AIM OF THE TASK —
Scan the material for the word "juga" and return every matching line.
::: RECORD EXTRACTS
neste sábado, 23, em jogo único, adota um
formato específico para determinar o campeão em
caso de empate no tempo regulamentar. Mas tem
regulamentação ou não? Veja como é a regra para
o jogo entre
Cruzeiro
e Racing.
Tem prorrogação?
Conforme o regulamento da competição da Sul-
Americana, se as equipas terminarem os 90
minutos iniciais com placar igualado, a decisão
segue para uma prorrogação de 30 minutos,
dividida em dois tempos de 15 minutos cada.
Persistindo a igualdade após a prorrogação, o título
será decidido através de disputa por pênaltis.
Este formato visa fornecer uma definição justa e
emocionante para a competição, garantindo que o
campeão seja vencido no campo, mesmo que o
::::::
::: RECORD EXTRACTS
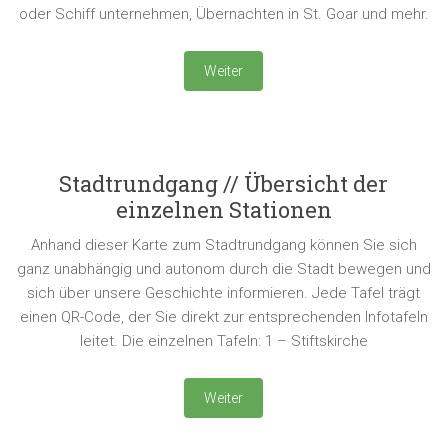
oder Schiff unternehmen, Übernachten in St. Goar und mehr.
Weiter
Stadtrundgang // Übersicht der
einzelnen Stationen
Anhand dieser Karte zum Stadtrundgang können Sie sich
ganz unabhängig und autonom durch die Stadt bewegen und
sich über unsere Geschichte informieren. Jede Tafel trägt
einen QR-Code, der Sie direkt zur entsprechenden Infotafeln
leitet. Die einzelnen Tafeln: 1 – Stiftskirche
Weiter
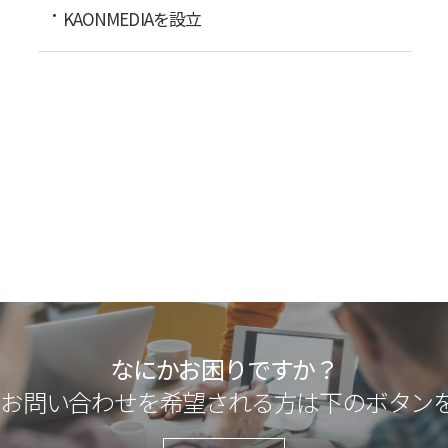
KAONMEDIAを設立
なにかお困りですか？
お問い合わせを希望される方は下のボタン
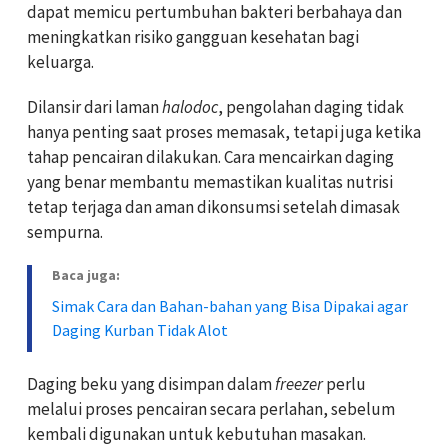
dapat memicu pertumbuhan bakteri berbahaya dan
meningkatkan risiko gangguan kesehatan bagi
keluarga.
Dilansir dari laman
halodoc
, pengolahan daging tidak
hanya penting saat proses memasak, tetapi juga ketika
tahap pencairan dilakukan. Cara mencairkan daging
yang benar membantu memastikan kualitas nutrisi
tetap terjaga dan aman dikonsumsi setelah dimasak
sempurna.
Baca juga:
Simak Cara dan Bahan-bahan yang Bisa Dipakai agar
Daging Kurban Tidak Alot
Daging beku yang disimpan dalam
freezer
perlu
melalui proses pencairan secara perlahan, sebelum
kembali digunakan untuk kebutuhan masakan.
::::::
::: RECORD EXTRACTS
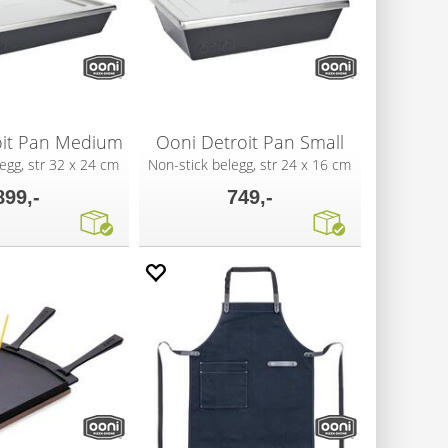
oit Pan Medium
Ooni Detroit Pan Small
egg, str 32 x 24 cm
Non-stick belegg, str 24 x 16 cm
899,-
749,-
::::::
RESULT FOR THIS TASK —
hanya penting saat proses memasak, tetapi juga ketika
Baca juga:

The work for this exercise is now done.